Processes different batches independently (can be in different forward modes: prefill, decode, or idle)
Maintains its own KV cache (no duplication)
Enables significantly larger batch sizes due to memory savings

Communication patterns in DPA + EP:#

All2All (Dispatch): Routes tokens to expert sub-groups based on gating decisions
All2All (Combine): Gathers computed results from experts back to original token positions

Key benefits of DPA#

Significantly reduced KV cache memory: Each DP replica only stores KV cache for its own batches
Larger batch sizes: Memory savings enable larger batch sizes
Improved decoding throughput: Significant throughput gains for MLA-based models
Independent forward modes: Each DP replica can be in different forward modes (prefill, decode, or idle) and handles its assigned batches independently during attention computation

DPA with Expert Parallelism for MoE#

For MoE models like DeepSeek, DPA is often paired with Expert Parallelism (EP) for best throughput at scale. However, DPA does not require EP: you can enable DPA without EP if your deployment does not need expert sharding.

Distribute 256+ expert weights across GPUs (cannot fit on a single GPU)
Enable efficient all-to-all token routing via DeepEP
Scale to large clusters (up to 5x throughput improvement over vanilla TP)

Recommended setup for DeepSeek#

python -m sglang.launch_server \
    --model-path deepseek-ai/DeepSeek-V3 \
    --tp 8 \
    --dp-size 8 \
    --ep 8 \
    --enable-dp-attention \
    --moe-a2a-backend deepep \
    --moe-runner-backend deep_gemm

Note: --dp-size must be explicitly set when using --enable-dp-attention. If dp_size is 1 (default), DPA will be disabled.

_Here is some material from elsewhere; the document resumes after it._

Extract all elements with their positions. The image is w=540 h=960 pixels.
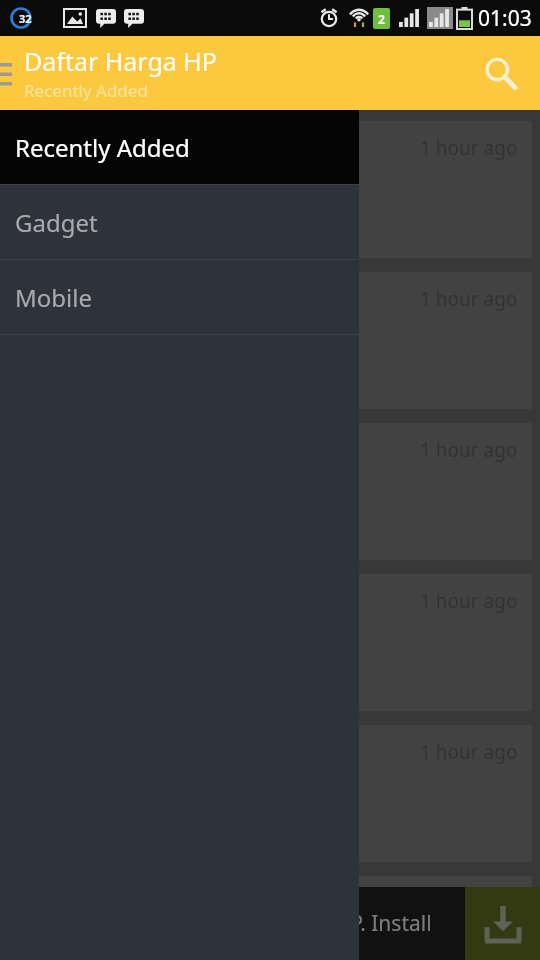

For detailed EP configuration (DeepEP, Two-Batch Overlap, EPLB), see Expert Parallelism.

Target Models#

DPA supports the following model architectures:

MLA (Multi-Head Latent Attention) models - where DPA provides the most significant benefits:
- DeepSeek family (DeepSeek-V2, DeepSeek-V3, DeepSeek-R1)
- MiniMax models
- Kimi-K2
- Other models using MLA architecture
Standard attention models - also supported:
- Qwen models (see PR #6121)

For models like Llama, with standard GQA, standard DP, or TP is typically recommended.

To enable DPA, add --enable-dp-attention to your server launch command.

Activation Logic#

DPA is enabled explicitly via server arguments (CLI or config). You must set both --dp-size and --enable-dp-attention:

python -m sglang.launch_server \
    --model-path deepseek-ai/DeepSeek-V3 \
    --tp 8 \
    --dp-size 8 \
    --enable-dp-attention

Important: --dp-size must be greater than 1 for DPA to work. When dp_size == 1 (default), --enable-dp-attention is automatically disabled. The constraint tp_size % dp_size == 0 must also be satisfied.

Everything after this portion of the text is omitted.